* **EXERCISE AIM**
Images are not wanted; transcribe the rest of the listing exactly.

* **PROVIDED DATA**
· · · · ·
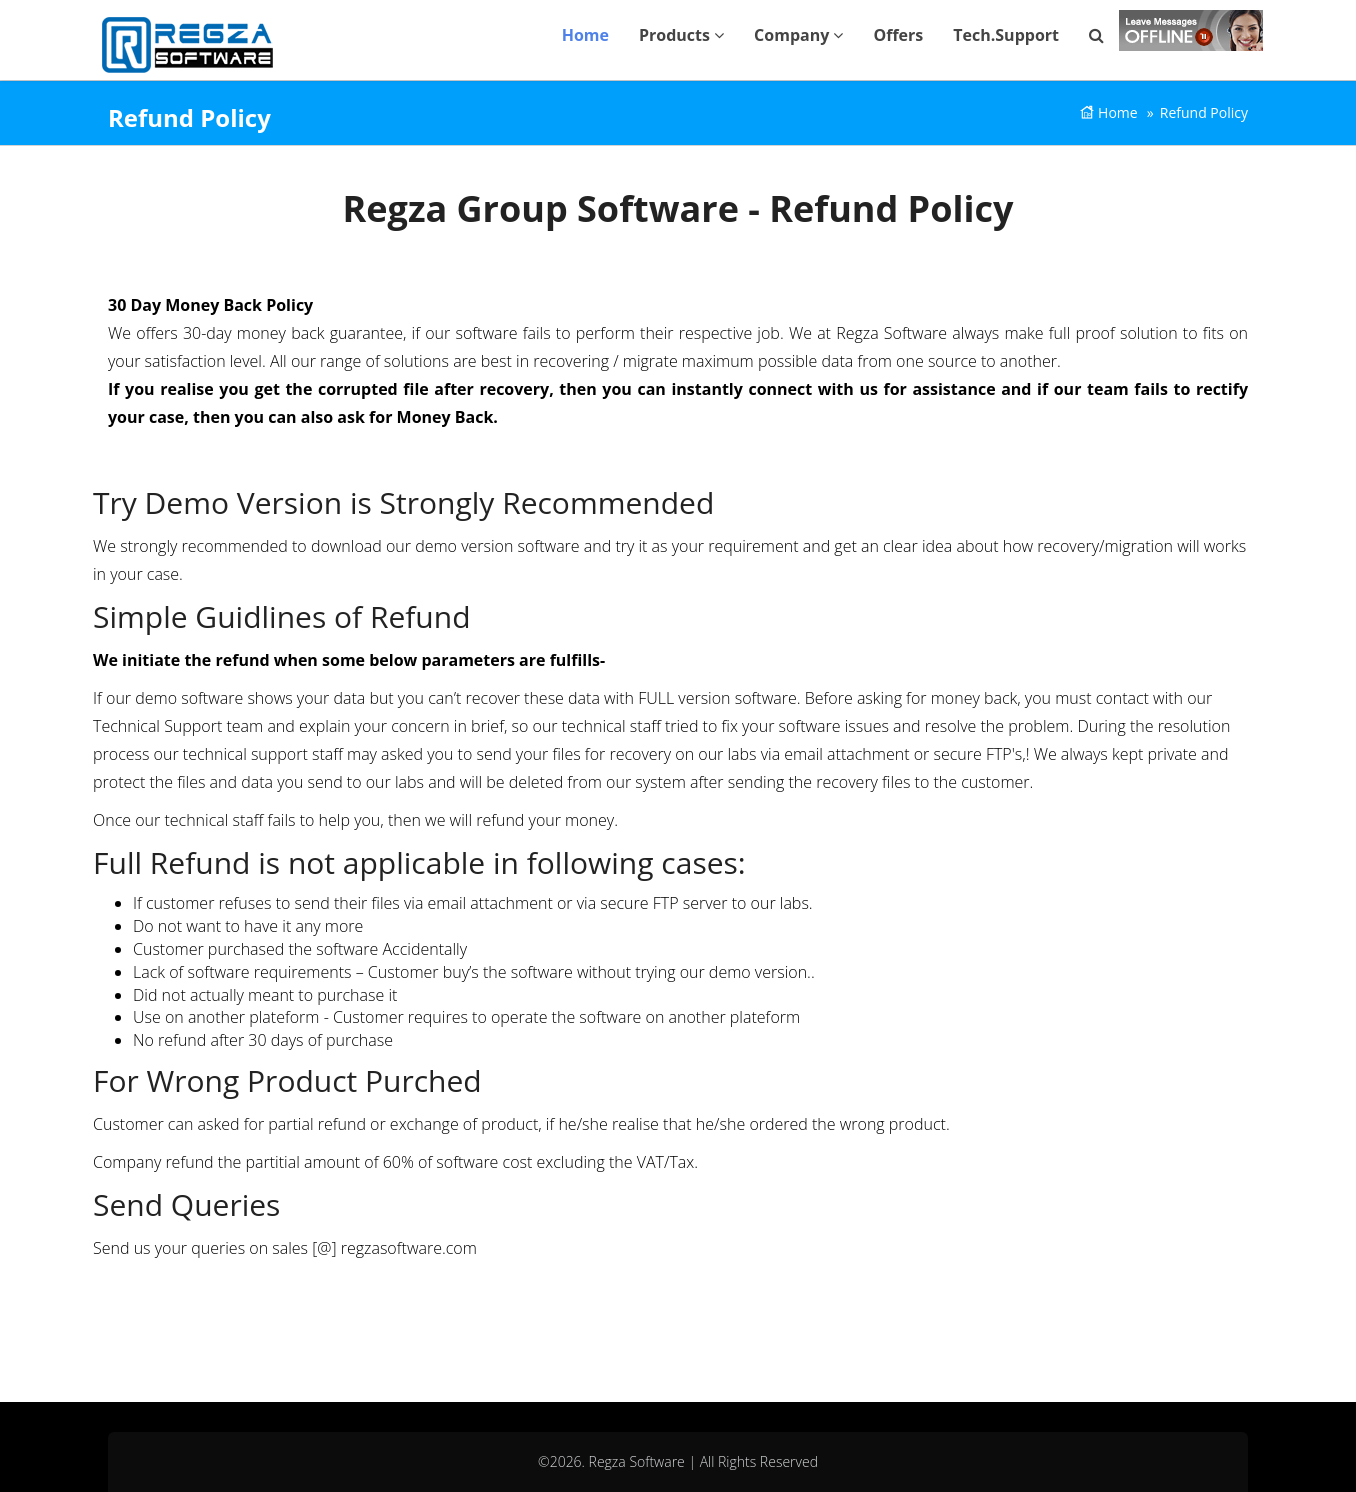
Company (798, 35)
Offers (898, 35)
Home (585, 35)
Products (681, 35)
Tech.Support (1006, 35)
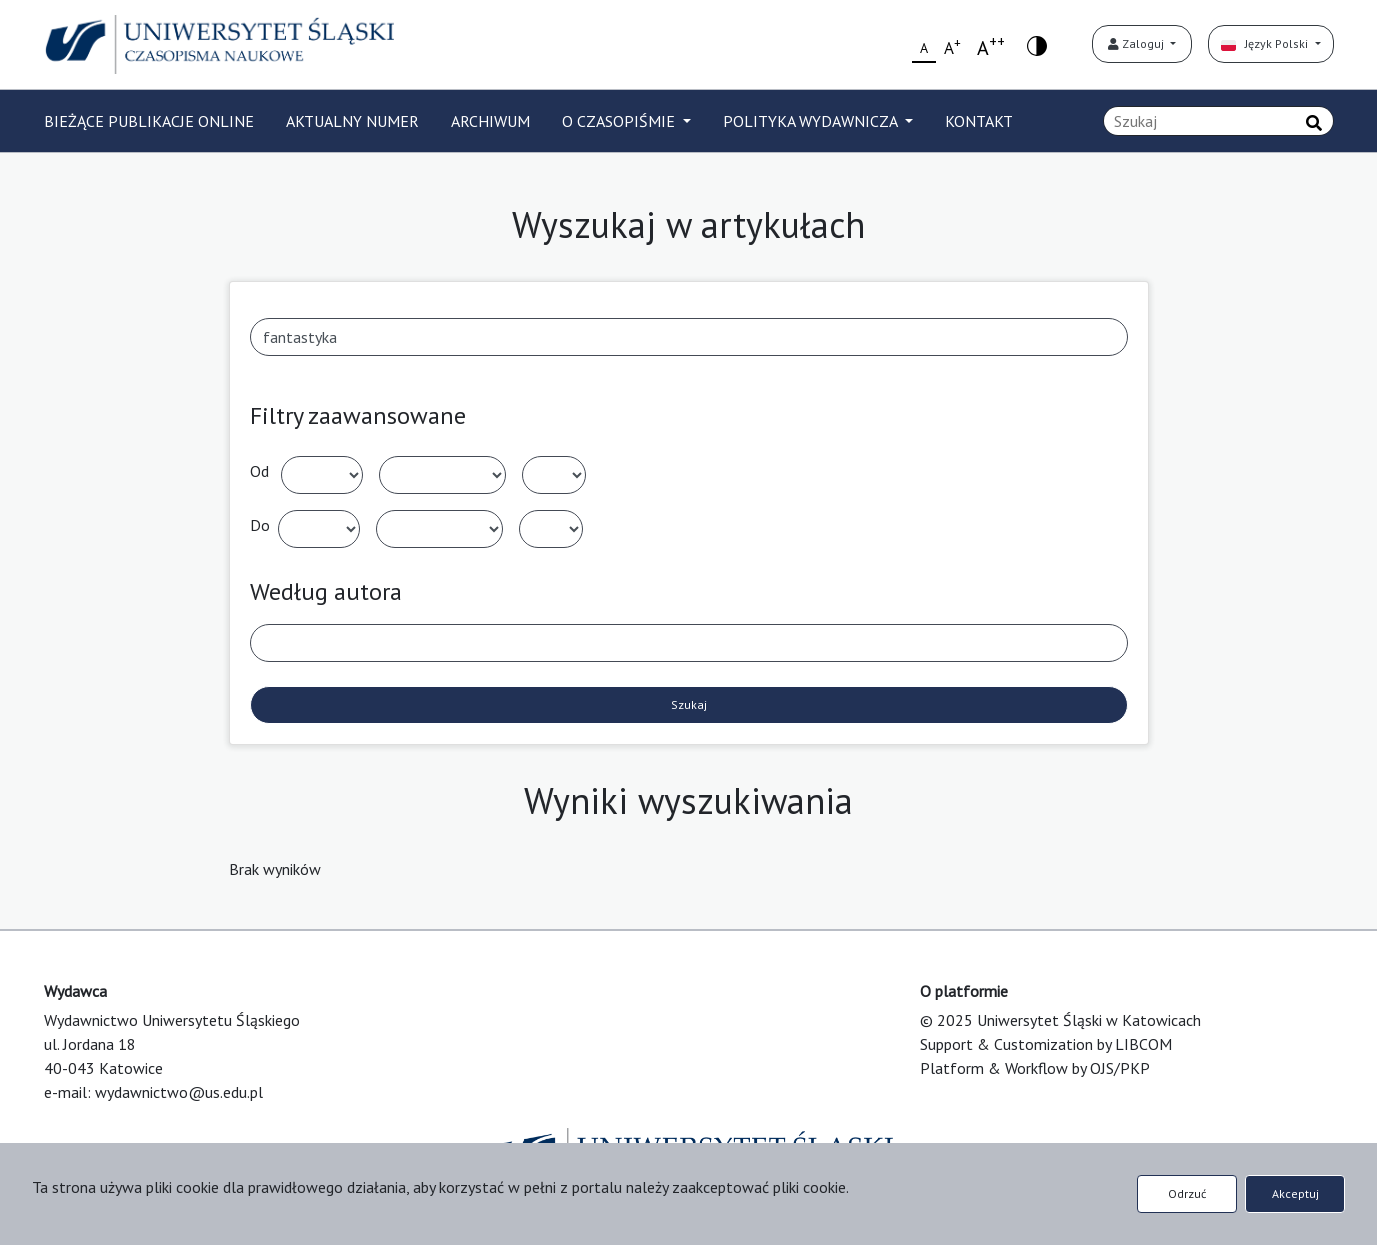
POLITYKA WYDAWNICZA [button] (812, 121)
· · · · ·
* **REPLY TO THE TASK**
Company (798, 35)
Offers (898, 35)
Home (585, 35)
Products (681, 35)
Tech.Support (1006, 35)
POLITYKA WYDAWNICZA [button] (812, 121)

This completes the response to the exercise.